---------- Records supplied

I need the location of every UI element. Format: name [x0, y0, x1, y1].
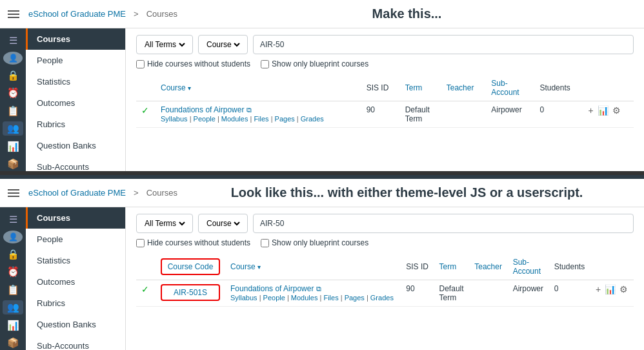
hide-checkbox-top[interactable] — [136, 60, 145, 68]
course-table-bottom: Course Code Course ▾ SIS ID Term Teacher… — [136, 254, 634, 307]
nav-icon-list[interactable]: 📋 — [3, 104, 23, 118]
syllabus-link-top[interactable]: Syllabus — [161, 115, 188, 123]
nav-icon-clock-bottom[interactable]: ⏰ — [3, 265, 23, 279]
stats-icon-bottom[interactable]: 📊 — [605, 284, 616, 294]
course-name-link-top[interactable]: Foundations of Airpower ⧉ — [161, 105, 252, 114]
term-filter-top[interactable]: All Terms — [136, 35, 193, 54]
sidebar-item-statistics-bottom[interactable]: Statistics — [26, 250, 125, 271]
files-link-top[interactable]: Files — [254, 115, 268, 123]
content-area-top: ☰ 👤 🔒 ⏰ 📋 👥 📊 📦 Courses People Statistic… — [0, 28, 644, 171]
nav-icon-clock[interactable]: ⏰ — [3, 86, 23, 100]
row-term-bottom: DefaultTerm — [434, 280, 470, 307]
sidebar-item-courses-top[interactable]: Courses — [26, 28, 125, 50]
term-filter-bottom[interactable]: All Terms — [136, 214, 193, 233]
type-filter-bottom[interactable]: Course — [198, 214, 248, 233]
course-name-link-bottom[interactable]: Foundations of Airpower ⧉ — [230, 284, 321, 293]
topbar-left-top: eSchool of Graduate PME > Courses — [8, 9, 177, 19]
nav-icon-box-bottom[interactable]: 📦 — [3, 336, 23, 350]
breadcrumb-school-bottom[interactable]: eSchool of Graduate PME — [28, 188, 126, 198]
main-content-bottom: All Terms Course Hide courses without st… — [126, 207, 644, 350]
sidebar-item-outcomes-top[interactable]: Outcomes — [26, 92, 125, 114]
page-title-bottom: Look like this... with either theme-leve… — [177, 185, 636, 200]
type-filter-top[interactable]: Course — [198, 35, 248, 54]
people-link-top[interactable]: People — [194, 115, 216, 123]
course-code-value[interactable]: AIR-501S — [161, 284, 220, 301]
nav-avatar-top[interactable]: 👤 — [3, 52, 23, 65]
nav-icon-people[interactable]: 👥 — [3, 121, 23, 136]
checkboxes-row-top: Hide courses without students Show only … — [136, 59, 634, 68]
row-status-top: ✓ — [136, 101, 156, 128]
modules-link-top[interactable]: Modules — [221, 115, 248, 123]
syllabus-link-bottom[interactable]: Syllabus — [230, 294, 257, 302]
sidebar-item-questionbanks-bottom[interactable]: Question Banks — [26, 314, 125, 335]
nav-icon-chart[interactable]: 📊 — [3, 139, 23, 154]
search-input-bottom[interactable] — [253, 214, 634, 233]
pages-link-bottom[interactable]: Pages — [345, 294, 365, 302]
content-area-bottom: ☰ 👤 🔒 ⏰ 📋 👥 📊 📦 Courses People Statistic… — [0, 207, 644, 350]
sidebar-item-subaccounts-top[interactable]: Sub-Accounts — [26, 156, 125, 171]
nav-icon-list-bottom[interactable]: 📋 — [3, 283, 23, 297]
search-input-top[interactable] — [253, 35, 634, 54]
hamburger-icon[interactable] — [8, 10, 19, 18]
sidebar-item-questionbanks-top[interactable]: Question Banks — [26, 135, 125, 156]
modules-link-bottom[interactable]: Modules — [291, 294, 318, 302]
sidebar-item-courses-bottom[interactable]: Courses — [26, 207, 125, 229]
people-link-bottom[interactable]: People — [263, 294, 285, 302]
grades-link-bottom[interactable]: Grades — [370, 294, 394, 302]
nav-icon-chart-bottom[interactable]: 📊 — [3, 318, 23, 333]
breadcrumb-sep-bottom: > — [134, 188, 139, 198]
term-select-bottom[interactable]: All Terms — [142, 218, 187, 229]
stats-icon-top[interactable]: 📊 — [598, 105, 609, 116]
th-students-top: Students — [534, 75, 583, 101]
sidebar-item-people-top[interactable]: People — [26, 50, 125, 71]
hide-checkbox-label-top[interactable]: Hide courses without students — [136, 59, 250, 68]
nav-icon-lock-bottom[interactable]: 🔒 — [3, 247, 23, 262]
nav-icon-box[interactable]: 📦 — [3, 157, 23, 171]
add-icon-bottom[interactable]: + — [596, 284, 601, 294]
th-course-bottom[interactable]: Course ▾ — [225, 254, 401, 280]
nav-icon-menu[interactable]: ☰ — [3, 34, 23, 48]
blueprint-checkbox-label-bottom[interactable]: Show only blueprint courses — [261, 238, 368, 247]
blueprint-checkbox-bottom[interactable] — [261, 239, 269, 247]
action-icons-top: + 📊 ⚙ — [589, 105, 629, 116]
settings-icon-top[interactable]: ⚙ — [612, 105, 621, 116]
add-icon-top[interactable]: + — [589, 105, 594, 116]
sidebar-item-subaccounts-bottom[interactable]: Sub-Accounts — [26, 335, 125, 350]
action-icons-bottom: + 📊 ⚙ — [596, 284, 629, 294]
th-status-top — [136, 75, 156, 101]
sidebar-item-outcomes-bottom[interactable]: Outcomes — [26, 271, 125, 293]
blueprint-checkbox-top[interactable] — [261, 60, 269, 68]
course-sub-links-bottom: Syllabus | People | Modules | Files | Pa… — [230, 294, 394, 302]
th-sisid-bottom: SIS ID — [401, 254, 434, 280]
breadcrumb-school-top[interactable]: eSchool of Graduate PME — [28, 9, 126, 19]
nav-icon-lock[interactable]: 🔒 — [3, 68, 23, 83]
sidebar-item-rubrics-top[interactable]: Rubrics — [26, 114, 125, 135]
settings-icon-bottom[interactable]: ⚙ — [619, 284, 628, 294]
row-sisid-bottom: 90 — [401, 280, 434, 307]
sort-arrow-top: ▾ — [188, 85, 191, 92]
copy-icon-top: ⧉ — [247, 106, 252, 114]
pages-link-top[interactable]: Pages — [275, 115, 295, 123]
breadcrumb-page-top: Courses — [146, 9, 177, 19]
sidebar-item-people-bottom[interactable]: People — [26, 229, 125, 250]
nav-icon-people-bottom[interactable]: 👥 — [3, 300, 23, 314]
row-status-bottom: ✓ — [136, 280, 156, 307]
nav-avatar-bottom[interactable]: 👤 — [3, 231, 23, 243]
nav-icon-menu-bottom[interactable]: ☰ — [3, 212, 23, 227]
term-select-top[interactable]: All Terms — [142, 39, 187, 50]
blueprint-checkbox-label-top[interactable]: Show only blueprint courses — [261, 59, 368, 68]
sidebar-item-statistics-top[interactable]: Statistics — [26, 71, 125, 92]
th-course-top[interactable]: Course ▾ — [156, 75, 361, 101]
hide-checkbox-bottom[interactable] — [136, 239, 145, 247]
type-select-bottom[interactable]: Course — [204, 218, 242, 229]
th-coursecode-bottom[interactable]: Course Code — [156, 254, 225, 280]
th-course-label-bottom: Course — [230, 262, 256, 271]
hamburger-icon-bottom[interactable] — [8, 189, 19, 197]
type-select-top[interactable]: Course — [204, 39, 242, 50]
grades-link-top[interactable]: Grades — [301, 115, 324, 123]
files-link-bottom[interactable]: Files — [323, 294, 338, 302]
row-coursecode-bottom: AIR-501S — [156, 280, 225, 307]
sidebar-item-rubrics-bottom[interactable]: Rubrics — [26, 293, 125, 314]
panel-bottom: eSchool of Graduate PME > Courses Look l… — [0, 179, 644, 350]
hide-checkbox-label-bottom[interactable]: Hide courses without students — [136, 238, 250, 247]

--------------------

__Instructions for the task__:
In the material above, which lines contain "input"? Copy each of them.

__Solution to the exercise__:
search-input-bottom[interactable] — [253, 214, 634, 233]
search-input-top[interactable] — [253, 35, 634, 54]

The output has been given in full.